Другой пример: мой муж – ювенал, а я – геронт, тогда, если он захочет, я его отпущу… даже, если мне это будет тяжело. Ну, и наконец… я работаю с натуралами и ювеналами… у нас так в команде. Что я могу сказать? Дружба наверное невозможна, но сотрудничество получается плодотворное, разница в возрасте не мешает, ну, или почти не мешает работе.
– Звучит правильно, но, понимаете ли вы, Ребекка, что вам сейчас 25 лет, есть ли у вас действительно ясное представление, как вы себя будете ощущать в 125? Надо делать поправки.
– Ну, а как я могу прогнозировать свое поведение? Мне кажется, что я буду вести себя так, как я сказала, но на самом деле все может происходить по-другому. Это просто предположение, сделанное на основе моего сегодняшнего опыта. Точнее предсказать не получится.
– Не получится, я просто хочу, чтобы вы себе представляли, насколько это непросто, какие могут быть трудности, некоторые из которых вообще не удастся разрешить.
– Вы хотите сказать, что я буду жить в клубке неразрешимых проблем?
– Поймите, Ребекка, жизнь после вакцинации настолько удлиняется, что смещаются все значимые в ней акценты. Например, пресловутый кризис среднего возраста наступает возможно только после 60-ти, человек замедляется в принятии важных, ведущих к переменам, решений, только потому, что ему некуда спешить. Неспешность приводит к притуплению амбиций: зачем соревноваться и побеждать, если большинство соперников и так отпадут. Просто надо задумываться о том, что многие аспекты жизни геронтов еще очень мало изучены.
– Во времена первых вакцинаций все было изучено еще меньше, если не сказать, совсем не изучено. И люди принимали эту неизвестность.
– В том-то и дело. Они не знали и соглашались, как бы с закрытыми глазами, а мы кое-что знаем. Знаем то, что жизнь геронта состоит из проблем, и они остаются с человеком до конца жизни.
– У всех есть проблемы.
– Да, но у геронтов они специфические, еще мало, я повторяю, изученные.
– Правильно. По мере развития возрастной психологии, их будут изучать все глубже, но так или иначе у каждого геронта будут свои, нетипичные проблемы.
– Не будем говорить, Ребекка, о нетипичных, поговорим и том, что уже описано. Например, усталость. Геронт – очень долго пожилой, потом старый, и наконец совсем дряхлый человек. Как бы медленно не деградировало здоровье, оно все-таки ухудшается, многие болезни переходят в хронические, почти не поддающиеся лечению. Они мешают жить, человек мирится с ними, борется, но это борьба делается все более утомительной. К боли привыкают, но это смотря, о какой боли речь. А вдруг она делается невыносимой? А жизнь все длится, даже тогда, когда ее качество уже ниже разумного предела.
– С геронтами это происходит редко. Вакцинация дает возможность жить в относительном здоровье.
– Правильно, редко, но происходит. Вы никогда не спрашивали геронтов команды, как они себя чувствуют, какие у них недомогания?
– О таком не спрашивают. Я же не их врач.
– Да, вас скорее волнует их профессиональная продуктивность. Они продуктивны, но какой ценой это дается? Поверьте, геронтов мучает бессонница, боли в суставах, несварение желудка, головные боли, плохой слух и зрение. С этим можно мириться, но как же эти обычные, свойственные возрасту, недомогания выматывают. Лекарства не помогают, тем более, что геронты слишком хрупкие, чтобы их организм выдерживал медикаменты. Большие дозы для них – яд, а маленькие ничего не дают. Я вам это говорю, потому что хочу, чтобы вы знали правду.

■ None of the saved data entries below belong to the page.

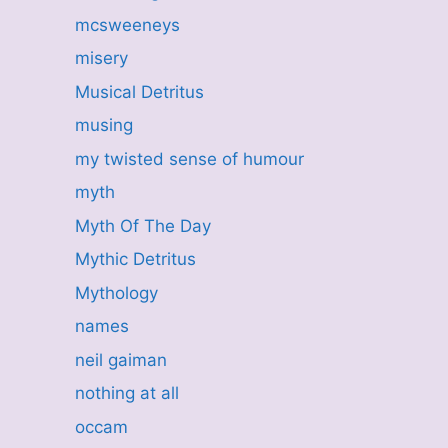
mcsweeneys
misery
Musical Detritus
musing
my twisted sense of humour
myth
Myth Of The Day
Mythic Detritus
Mythology
names
neil gaiman
nothing at all
occam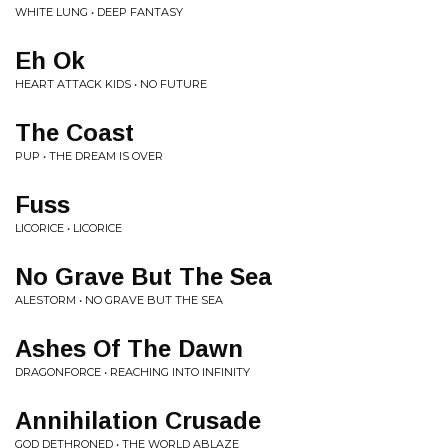
WHITE LUNG • DEEP FANTASY
Eh Ok
HEART ATTACK KIDS • NO FUTURE
The Coast
PUP • THE DREAM IS OVER
Fuss
LICORICE • LICORICE
No Grave But The Sea
ALESTORM • NO GRAVE BUT THE SEA
Ashes Of The Dawn
DRAGONFORCE • REACHING INTO INFINITY
Annihilation Crusade
GOD DETHRONED • THE WORLD ABLAZE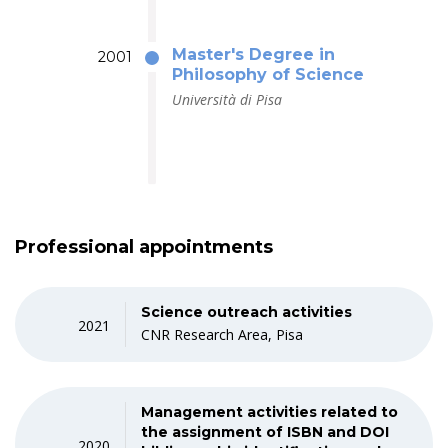
Master's Degree in
2001
Philosophy of Science
Università di Pisa
Professional appointments
Science outreach activities
2021
CNR Research Area, Pisa
Management activities related to
the assignment of ISBN and DOI
2020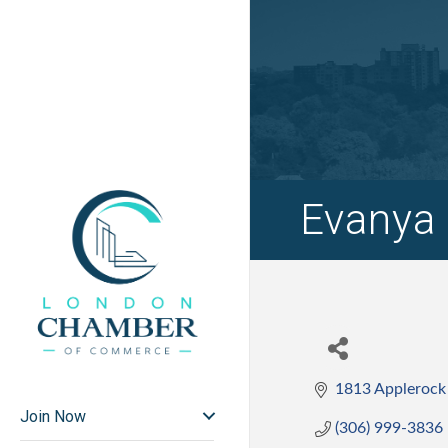
Evanya 
1813 Applerock
Join Now
(306) 999-3836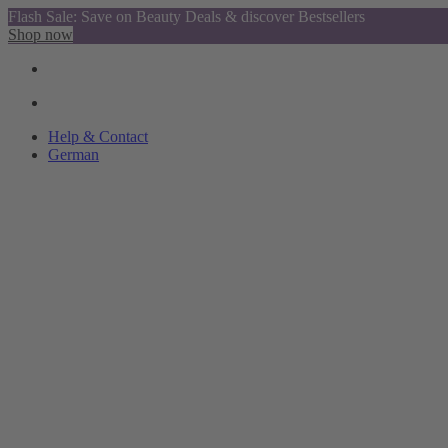
Flash Sale: Save on Beauty Deals & discover Bestsellers
Shop now
Help & Contact
German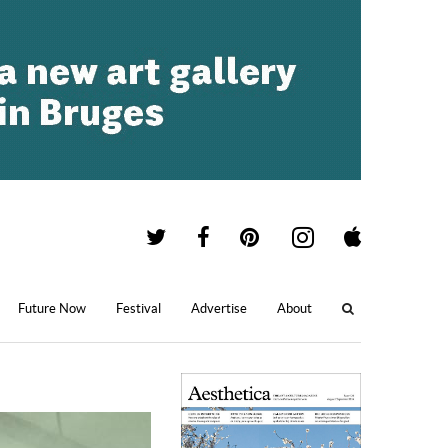
Future Now
Festival
Advertise
About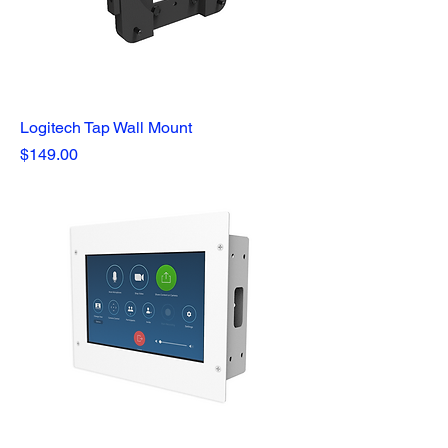
Logitech Tap Wall Mount
Price
$149.00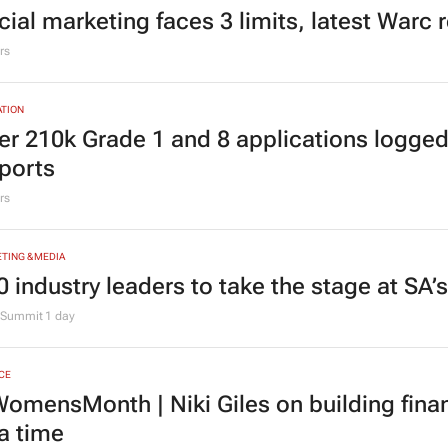
TING & MEDIA
cial marketing faces 3 limits, latest Warc 
rs
TION
er 210k Grade 1 and 8 applications logged
ports
rs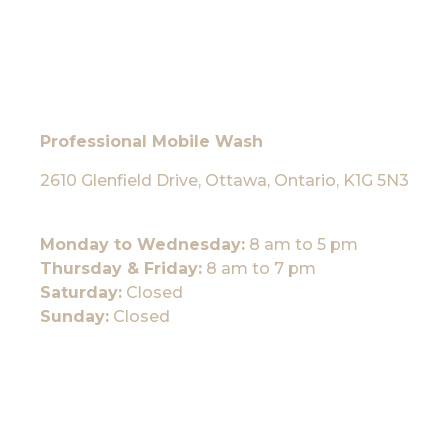
Professional Mobile Wash
2610 Glenfield Drive, Ottawa, Ontario, K1G 5N3
Monday to Wednesday:
8 am to 5 pm
Thursday & Friday:
8 am to 7 pm
Saturday:
Closed
Sunday:
Closed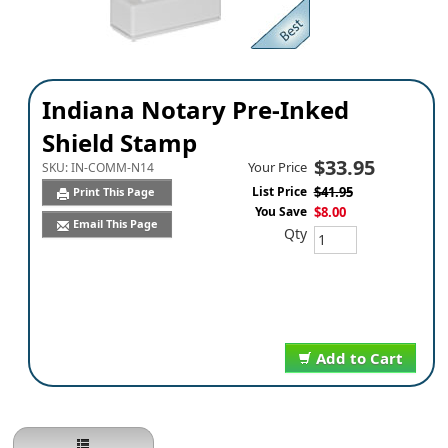
Indiana Notary Pre-Inked
Shield Stamp
$33.95
Your Price
SKU:
IN-COMM-N14
List Price
$41.95
Print This Page
You Save
$8.00
Email This Page
Qty
Add to Cart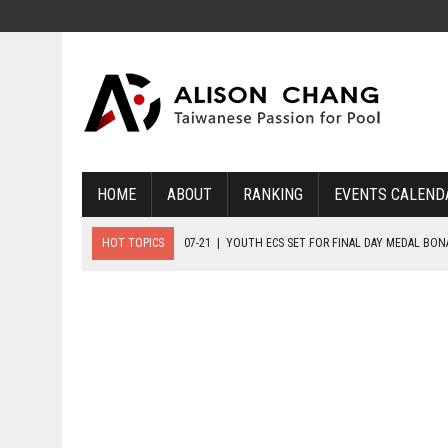
HOME
ABOUT
RANKING
EVENTS CALEND
HOT TOPICS
07-21
|
YOUTH ECS SET FOR FINAL DAY MEDAL BO
07-20
|
8-BALL GLORY FOR FRANCE, SLOVAKIA & NORWAY
07-23
|
FIVE GOLD MEDALS HANDED OUT AS SLOVAKIA TOP MEDAL 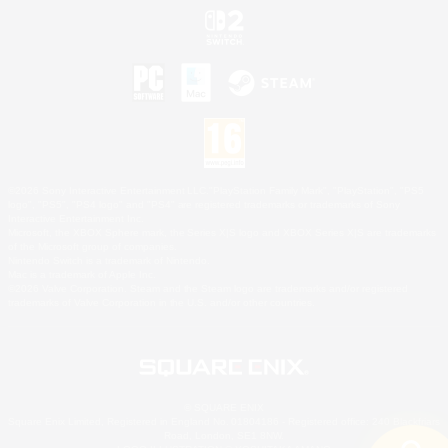
©2026 Sony Interactive Entertainment LLC."PlayStation Family Mark", "PlayStation", "PS5
logo", "PS5", "PS4 logo" and "PS4" are registered trademarks or trademarks of Sony
Interactive Entertainment Inc.
Microsoft, the XBOX Sphere mark, the Series X|S logo and XBOX Series X|S are trademarks
of the Microsoft group of companies.
Nintendo Switch is a trademark of Nintendo.
Mac is a trademark of Apple Inc.
©2026 Valve Corporation. Steam and the Steam logo are trademarks and/or registered
trademarks of Valve Corporation in the U.S. and/or other countries.
© SQUARE ENIX
Square Enix Limited, Registered in England No. 01804186 - Registered office: 240 Blackfriars
Road, London, SE1 8NW.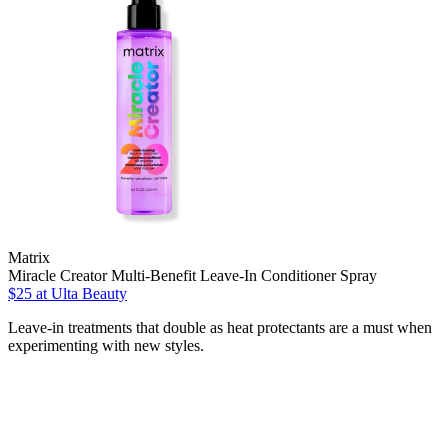
Matrix
Miracle Creator Multi-Benefit Leave-In Conditioner Spray
$25
at Ulta Beauty
Leave-in treatments that double as heat protectants are a must when
experimenting with new styles.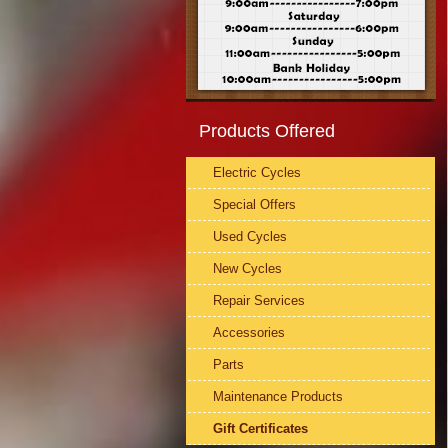
Products Offered
Electric Cycles
Special Offers
Used Cycles
New Cycles
Repair Services
Accessories
Parts
Maintenance Products
Gift Certificates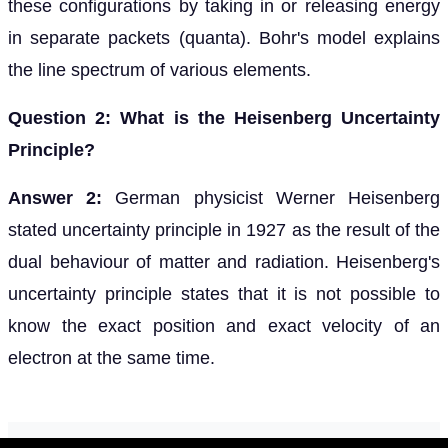
these configurations by taking in or releasing energy
in separate packets (quanta). Bohr's model explains
the line spectrum of various elements.
Question 2: What is the Heisenberg Uncertainty
Principle?
Answer 2:
German physicist Werner Heisenberg
stated uncertainty principle in 1927 as the result of the
dual behaviour of matter and radiation. Heisenberg's
uncertainty principle states that it is not possible to
know the exact position and exact velocity of an
electron at the same time.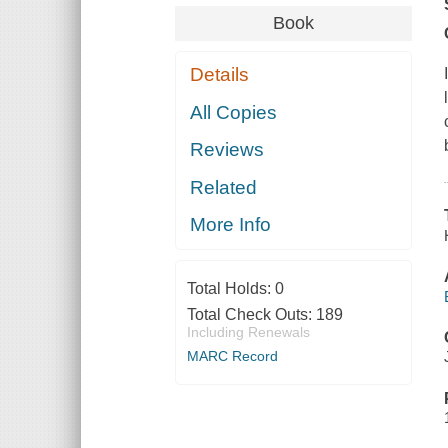
Book
Details
All Copies
Reviews
Related
More Info
Total Holds:
0
Total Check Outs:
189
Including Renewals
MARC Record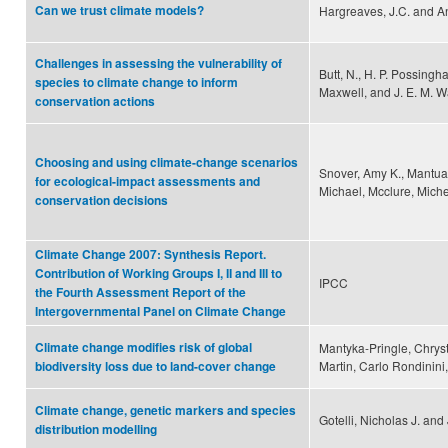
Can we trust climate models?
Hargreaves, J.C. and An
Challenges in assessing the vulnerability of
Butt, N., H. P. Possingh
species to climate change to inform
Maxwell, and J. E. M. 
conservation actions
Choosing and using climate-change scenarios
Snover, Amy K., Mantua, 
for ecological-impact assessments and
Michael, Mcclure, Miche
conservation decisions
Climate Change 2007: Synthesis Report.
Contribution of Working Groups I, II and III to
IPCC
the Fourth Assessment Report of the
Intergovernmental Panel on Climate Change
Climate change modifies risk of global
Mantyka-Pringle, Chryst
Martin, Carlo Rondinin
biodiversity loss due to land-cover change
Climate change, genetic markers and species
Gotelli, Nicholas J. a
distribution modelling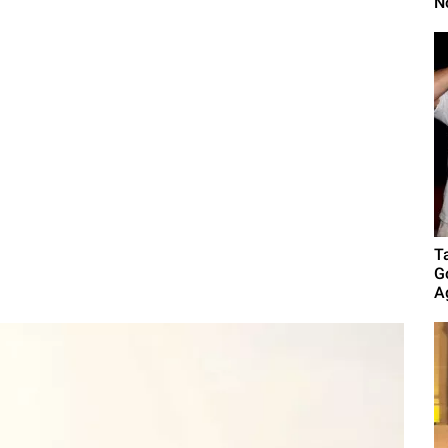
N
T
G
A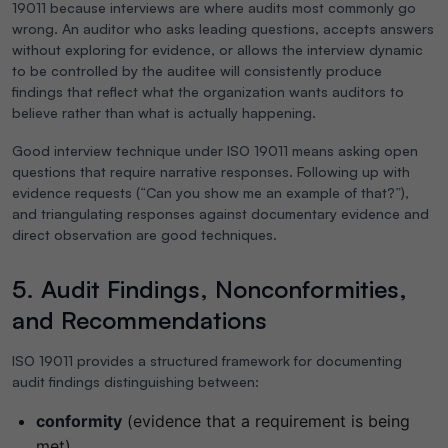
19011 because interviews are where audits most commonly go
wrong. An auditor who asks leading questions, accepts answers
without exploring for evidence, or allows the interview dynamic
to be controlled by the auditee will consistently produce
findings that reflect what the organization wants auditors to
believe rather than what is actually happening.
Good interview technique under ISO 19011 means asking open
questions that require narrative responses. Following up with
evidence requests (“Can you show me an example of that?”),
and triangulating responses against documentary evidence and
direct observation are good techniques.
5. Audit Findings, Nonconformities,
and Recommendations
ISO 19011 provides a structured framework for documenting
audit findings distinguishing between:
conformity
(evidence that a requirement is being
met)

Ребекка молчала. Начались… "пугалки". А, действительно, скольких действительно дряхлых геронтов она знает лично? Только Роберта. Он, что, себя плохо чувствует? Да, вроде, ничего такого у него нет. Трудоспособен, еще о-го-то. Но так ли это? Наверное Роберт плохо спит ночью, потому что днем частенько засыпает. Больно на него смотреть. Вдруг она тоже такая будет? Старушонка, посапывающая на собраниях. Ужас. Ничего не "ужас". Подумаешь! Зато, когда Роберт не спит, он всем показывает, как у него голова работает. На зависть прекрасно, позавидовать можно. Поскольку Ребекка все еще молчала, то психолог готовилась продолжить. А как же, начнет про моральную усталость. Без этого никак. Ребекка была почти уверена, что эти очередные страшилки будут финальным аккордом интервью. В общем-то все пункты, на которые тут обратили ее внимание, были предсказуемы. Надо просто еще немного потерпеть.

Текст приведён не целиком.